I wonder whether with the passage of time conversational styles and rhetoric change and now we are more inclined to use devices other than shouting to make our points, and that music that shouts is just using a device that was once effective in the past, but is less so now. Or is it just me?

What do people think?


----------



## Sid James (Feb 7, 2009)

I like solo and chamber music a lot, one of my 'focii' of classical music overall. But its not necessarily loudness but complexity. I think in terms of my taste, some things go beyond the pale of complexity, so to speak. I'm thinking of eg. Boulez's 'Sur Incises' here, and that's actually a chamber piece. Michael Tippett said that he thought that music should not be too simple or too complex for it to kind of 'work' or kind of connect with most listeners (and composers, musicians, etc.). He cited Sorabji as being to complex for his own good and also said he thought minimalism was like boring to him. I can't comment on Sorabji, but I do like some minimalism, but it depends (& I tend to take it in smaller doses than other musics I listen to).

So boils down to that and gut feeling. Some complex things I like, eg. Harry Partch. But others I just don't care for. I think its okay to be loud but I don't like it when they do it to kind of overdo it. Its not only loudness but that whole 'bigger than Ben Hur' type of aesthetic. So that's why Wagner is not my cup of tea, although in certain moods I can listen to and enjoy Bruckner and Mahler.


----------



## DennyL (Jun 2, 2011)

I think musical rhetoric follows the rhetoric in other parts of society, and now shouting just isn't as persuasive as it used to be. For instance theatre uses shouting quite a bit as a good device to fill an auditorium, but characters don't shout so much in cinema because a slight ripple of the jaw muscle caught by a close camera can be just as eloquent. Modern technology has changed the norm. Similarly, in the past an orchestra's main job was to fill an auditorium unaided, now we are used to amplification, and sheer volume has lost its potency. Music can make a similar point by other means, such as by dissonance, which is more allowable now, or by accelerating rhythm. An orchestra going loud now may not have the same effect on an audience now as it would have had 200 years ago. The rhetorical conventions have changed.


----------



## Couchie (Dec 9, 2010)

Subtlety is nice, inoffensive to one's ego, and overrated.

It may take skill to be subtle but it's much harder to pull off music for where the ends of the earth meets the heavens.

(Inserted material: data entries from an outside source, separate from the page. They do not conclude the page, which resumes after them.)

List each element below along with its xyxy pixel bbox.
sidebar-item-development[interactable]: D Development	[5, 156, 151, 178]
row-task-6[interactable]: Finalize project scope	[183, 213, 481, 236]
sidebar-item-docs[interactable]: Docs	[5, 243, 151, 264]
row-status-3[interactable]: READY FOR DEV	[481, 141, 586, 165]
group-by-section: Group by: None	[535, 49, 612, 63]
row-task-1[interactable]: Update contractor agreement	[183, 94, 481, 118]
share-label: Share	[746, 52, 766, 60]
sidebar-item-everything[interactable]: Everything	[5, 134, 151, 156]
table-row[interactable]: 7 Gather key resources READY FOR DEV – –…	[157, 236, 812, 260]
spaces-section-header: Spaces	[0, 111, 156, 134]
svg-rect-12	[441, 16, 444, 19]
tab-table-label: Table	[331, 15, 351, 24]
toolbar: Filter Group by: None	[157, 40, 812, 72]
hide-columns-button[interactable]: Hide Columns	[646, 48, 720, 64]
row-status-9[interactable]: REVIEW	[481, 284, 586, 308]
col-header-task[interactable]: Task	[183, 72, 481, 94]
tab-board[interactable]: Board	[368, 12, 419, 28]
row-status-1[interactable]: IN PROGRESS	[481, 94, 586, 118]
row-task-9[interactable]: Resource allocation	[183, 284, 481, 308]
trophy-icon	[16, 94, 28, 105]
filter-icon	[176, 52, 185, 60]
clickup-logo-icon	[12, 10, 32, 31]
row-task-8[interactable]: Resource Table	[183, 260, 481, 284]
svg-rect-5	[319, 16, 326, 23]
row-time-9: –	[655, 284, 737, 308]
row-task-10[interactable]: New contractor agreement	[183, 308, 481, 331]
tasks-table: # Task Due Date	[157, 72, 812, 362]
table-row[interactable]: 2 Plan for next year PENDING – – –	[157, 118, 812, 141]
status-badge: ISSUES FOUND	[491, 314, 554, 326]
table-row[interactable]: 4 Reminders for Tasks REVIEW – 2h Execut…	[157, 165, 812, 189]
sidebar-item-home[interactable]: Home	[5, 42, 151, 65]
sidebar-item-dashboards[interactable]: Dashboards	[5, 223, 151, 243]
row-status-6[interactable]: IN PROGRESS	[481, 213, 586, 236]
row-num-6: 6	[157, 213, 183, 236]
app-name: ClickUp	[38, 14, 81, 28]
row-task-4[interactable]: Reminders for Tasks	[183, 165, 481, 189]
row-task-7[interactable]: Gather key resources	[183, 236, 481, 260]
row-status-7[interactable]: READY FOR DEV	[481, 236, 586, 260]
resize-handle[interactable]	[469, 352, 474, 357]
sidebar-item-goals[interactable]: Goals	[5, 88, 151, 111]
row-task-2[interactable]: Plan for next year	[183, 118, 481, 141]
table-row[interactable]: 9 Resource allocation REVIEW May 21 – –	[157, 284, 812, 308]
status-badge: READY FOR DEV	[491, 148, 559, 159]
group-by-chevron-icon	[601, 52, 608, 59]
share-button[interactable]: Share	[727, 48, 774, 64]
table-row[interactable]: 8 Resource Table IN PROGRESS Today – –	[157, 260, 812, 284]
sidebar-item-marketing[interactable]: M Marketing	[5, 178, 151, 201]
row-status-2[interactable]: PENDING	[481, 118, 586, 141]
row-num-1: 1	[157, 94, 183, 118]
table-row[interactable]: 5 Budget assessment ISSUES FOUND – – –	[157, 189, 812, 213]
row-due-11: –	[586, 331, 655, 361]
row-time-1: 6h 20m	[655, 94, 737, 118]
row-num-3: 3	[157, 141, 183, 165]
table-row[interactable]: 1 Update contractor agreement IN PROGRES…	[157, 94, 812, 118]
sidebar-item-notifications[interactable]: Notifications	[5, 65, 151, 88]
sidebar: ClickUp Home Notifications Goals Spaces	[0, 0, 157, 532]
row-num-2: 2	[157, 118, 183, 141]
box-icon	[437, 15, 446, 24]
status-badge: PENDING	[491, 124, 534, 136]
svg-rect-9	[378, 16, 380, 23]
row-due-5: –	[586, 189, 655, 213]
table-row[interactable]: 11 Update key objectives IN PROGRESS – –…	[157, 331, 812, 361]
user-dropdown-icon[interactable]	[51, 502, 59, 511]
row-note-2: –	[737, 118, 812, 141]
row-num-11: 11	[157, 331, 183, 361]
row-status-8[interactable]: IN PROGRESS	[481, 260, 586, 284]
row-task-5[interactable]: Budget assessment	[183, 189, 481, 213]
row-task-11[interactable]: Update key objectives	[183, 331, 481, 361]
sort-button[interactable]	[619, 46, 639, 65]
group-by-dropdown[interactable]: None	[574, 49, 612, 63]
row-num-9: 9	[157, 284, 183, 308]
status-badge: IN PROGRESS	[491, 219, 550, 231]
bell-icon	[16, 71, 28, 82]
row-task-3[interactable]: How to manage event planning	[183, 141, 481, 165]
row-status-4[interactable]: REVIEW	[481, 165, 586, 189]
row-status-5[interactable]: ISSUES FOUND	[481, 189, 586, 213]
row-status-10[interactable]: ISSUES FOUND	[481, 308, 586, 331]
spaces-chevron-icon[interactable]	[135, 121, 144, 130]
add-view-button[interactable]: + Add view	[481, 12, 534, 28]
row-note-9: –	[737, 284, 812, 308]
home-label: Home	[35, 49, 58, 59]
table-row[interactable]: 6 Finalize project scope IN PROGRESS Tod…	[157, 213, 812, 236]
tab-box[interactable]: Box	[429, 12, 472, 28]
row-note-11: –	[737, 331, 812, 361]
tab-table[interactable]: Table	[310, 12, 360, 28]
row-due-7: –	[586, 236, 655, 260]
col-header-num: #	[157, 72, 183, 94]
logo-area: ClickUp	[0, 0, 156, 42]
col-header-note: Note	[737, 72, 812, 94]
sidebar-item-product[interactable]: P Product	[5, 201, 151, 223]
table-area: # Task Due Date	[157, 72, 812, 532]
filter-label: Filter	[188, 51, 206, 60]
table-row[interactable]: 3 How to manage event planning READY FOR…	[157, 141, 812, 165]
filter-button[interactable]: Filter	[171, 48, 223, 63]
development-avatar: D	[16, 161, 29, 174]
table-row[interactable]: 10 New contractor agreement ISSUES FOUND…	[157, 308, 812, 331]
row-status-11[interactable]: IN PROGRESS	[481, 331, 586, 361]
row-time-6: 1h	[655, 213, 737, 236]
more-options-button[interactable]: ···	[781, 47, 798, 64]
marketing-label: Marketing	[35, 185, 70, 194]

I prefer works that are unfathomably complex, unbearably long, and loud as hell.


----------



## Sid James (Feb 7, 2009)

DennyL said:


> ...An orchestra going loud now may not have the same effect on an audience now as it would have had 200 years ago. ....


Well that makes sense to me, esp. in light of things like Haydn hearing Beethoven's first two symphonies - I think he heard both of them, or one at least - and he apparently did not enjoy them. Part of the reason would have been increased 'dissonace' and loudness in those works compared to Haydn's own works and also other composers of his older generation.

But given what we know of Haydn's tastes, I think he would have been apalled at Beethoven's 3rd symphony, the 'Eroica.' I don't think old papa actually heard it though. But in terms of public comments, Haydn had nothing but praise for his old pupil. He was a gentleman, I think he was the definition of good manners and not rubbishing other composers whose music he may not like that much.


----------



## Ramako (Apr 28, 2012)

Sid James said:


> Well that makes sense to me, esp. in light of things like Haydn hearing Beethoven's first two symphonies - I think he heard both of them, or one at least - and he apparently did not enjoy them. Part of the reason would have been increased 'dissonace' and loudness in those works compared to Haydn's own works and also other composers of his older generation.
> 
> But given what we know of Haydn's tastes, I think he would have been apalled at Beethoven's 3rd symphony, the 'Eroica.' I don't think old papa actually heard it though. But in terms of public comments, Haydn had nothing but praise for his old pupil. He was a gentleman, I think he was the definition of good manners and not rubbishing other composers whose music he may not like that much.


I always like to think that Haydn was intelligent enough to realise that Beethoven might be a great composer, that insulting Beethoven's music was not an intelligent thing for him to do, and it might reveal his own 'fuddy duddy' tastes. Lets face it, if he had heard the Eroica and made some remark about hating it, we'd have never heard the last of it from music historians.


----------



## Ramako (Apr 28, 2012)

DennyL said:


> I think musical rhetoric follows the rhetoric in other parts of society, and now shouting just isn't as persuasive as it used to be. For instance theatre uses shouting quite a bit as a good device to fill an auditorium, but characters don't shout so much in cinema because a slight ripple of the jaw muscle caught by a close camera can be just as eloquent. Modern technology has changed the norm. Similarly, in the past an orchestra's main job was to fill an auditorium unaided, now we are used to amplification, and sheer volume has lost its potency. Music can make a similar point by other means, such as by dissonance, which is more allowable now, or by accelerating rhythm. An orchestra going loud now may not have the same effect on an audience now as it would have had 200 years ago. The rhetorical conventions have changed.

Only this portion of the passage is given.